Economic activity in the Eurozone economy has already slowed substantially and it might already be in recession. It is not only about higher interest rates, since Germany in particular is hard hit by the slowdown in global manufacturing activity and the dislocations in energy markets following the Russian invasion of Ukraine. But higher interest rates are certainly part of the story and demand for credit has declined notably. It is safe to say, therefore, that the European Central Bank is done hiking.


However, it would be a mistake to think that all American businesses and households are completely immune to higher rates. Anyone wanting to take out a new mortgage must pay around 7.5%. This severely limits the affordability of housing and, therefore, housing activity. The same is true for car or other consumer loans (including credit card rates). Smaller businesses are far more reliant on short-term loans with variable interest rates, and these rates have risen sharply as per chart 3.


Chart 3: US small business borrowing costs

Source: National Federation of Independent Businesses



In other words, while the US backward-looking economic data has been much stronger than expected, the forward-looking data is much less rosy. Both inflation and unemployment, for instance, are usually lagging indicators of economic activity. The forward-looking indicators like new orders are generally soft.


A potential canary in the coalmine is the oil price, which declined to $81 a barrel last week despite Saudi Arabia and Russia announcing that they will expend current production cuts of 1,3 million barrels a day. The Israel-Hamas war has entered its second tragic month, but investors have taken the collective view that the conflict will not escalate into something much bigger.

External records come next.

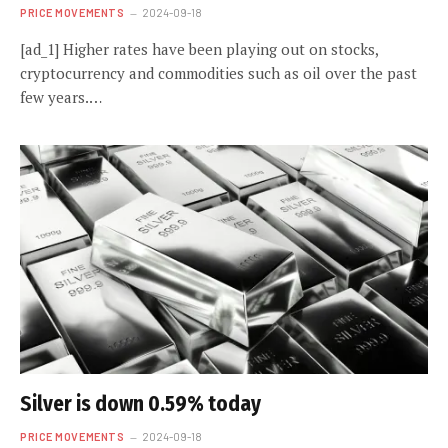
PRICE MOVEMENTS
2024-09-18
[ad_1] Higher rates have been playing out on stocks,
cryptocurrency and commodities such as oil over the past
few years.…
Silver is down 0.59% today
PRICE MOVEMENTS
2024-09-18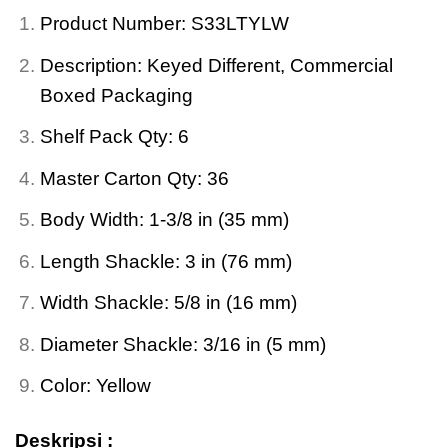
Product Number: S33LTYLW
Description: Keyed Different, Commercial
Boxed Packaging
Shelf Pack Qty: 6
Master Carton Qty: 36
Body Width: 1-3/8 in (35 mm)
Length Shackle: 3 in (76 mm)
Width Shackle: 5/8 in (16 mm)
Diameter Shackle: 3/16 in (5 mm)
Color: Yellow
Deskripsi :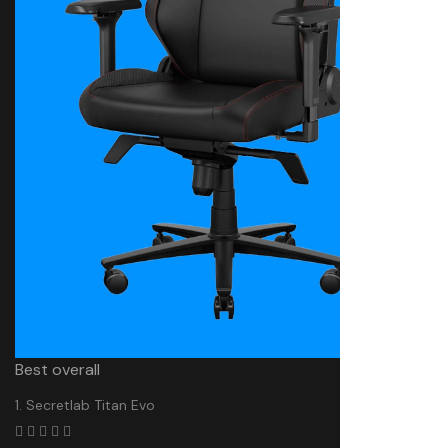
Best overall
1. Secretlab Titan Evo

The risk remains that it will, of course, but we saw a similar pattern after Russia’s invasion of Ukraine, though the energy markets took longer to stabilise.

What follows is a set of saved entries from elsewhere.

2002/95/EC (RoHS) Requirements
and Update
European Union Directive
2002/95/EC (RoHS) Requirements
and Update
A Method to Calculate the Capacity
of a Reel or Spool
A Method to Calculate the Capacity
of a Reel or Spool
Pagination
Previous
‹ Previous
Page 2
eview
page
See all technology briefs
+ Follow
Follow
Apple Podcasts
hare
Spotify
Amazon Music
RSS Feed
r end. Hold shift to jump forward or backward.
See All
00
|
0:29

A lower oil price is always helpful, taking further pressure off the global inflation and interest rate outlook. Record US oil production is part of the story here, but so is weakening demand.


Against this backdrop, it makes sense why bonds are rallying (lower yields imply higher prices). If interest rates have peaked, inflation is likely to decline and economic activity to slow, you want to own bonds, and the longer-dated the better.

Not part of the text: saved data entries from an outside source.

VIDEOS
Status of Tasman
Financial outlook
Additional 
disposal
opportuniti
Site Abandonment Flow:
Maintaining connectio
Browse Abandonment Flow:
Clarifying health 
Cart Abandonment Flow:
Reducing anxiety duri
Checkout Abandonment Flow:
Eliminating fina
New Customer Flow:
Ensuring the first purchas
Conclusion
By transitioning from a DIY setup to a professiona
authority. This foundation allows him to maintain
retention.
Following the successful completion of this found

However, softer economic activity is not normally associated with stock market rallies, since it implies weaker earnings growth. This cycle might be a bit different, since earnings declined sharply last year, ahead of the broader global economy, as listed company earnings are far more skewed to the goods sector than the overall economy is, and global manufacturing has been in recession. The question is whether the upturn in earnings that is projected by consensus can materialise against a backdrop of slowing economic growth. There is reason to be cautious.


Chart 4: 12-month forward expected earnings

Source: LSEG Datastream, IBES


However, while things have been particularly uncertain in the wake of the pandemic, a cloudy investment outlook is normal, for the simple reason that there are always things to worry about and that the future is always unpredictable. What matters is whether markets are discounting a future that is excessively rosy or upbeat. Valuations across a broad range of asset classes are in attractive territory following the weakness earlier in the year. Not necessarily Black Friday-Sale cheap, but attractive. The outlier remains those mega-cap US technology companies, often called the “Magnificent Seven” that still seem expensive not only relative to their own history, but also given that no investment trades in isolation, relative to developed markets bonds and cash. The latter, of course, offer the prospects of decent returns for the first time in several years. Non-US equities are trading below long-term averages. South African investments look particularly cheap, even when accounting for the lacklustre growth outlook. So, while 2023 has so far been a disappointing year for investment returns, the future outlook for a diversified portfolio is much better.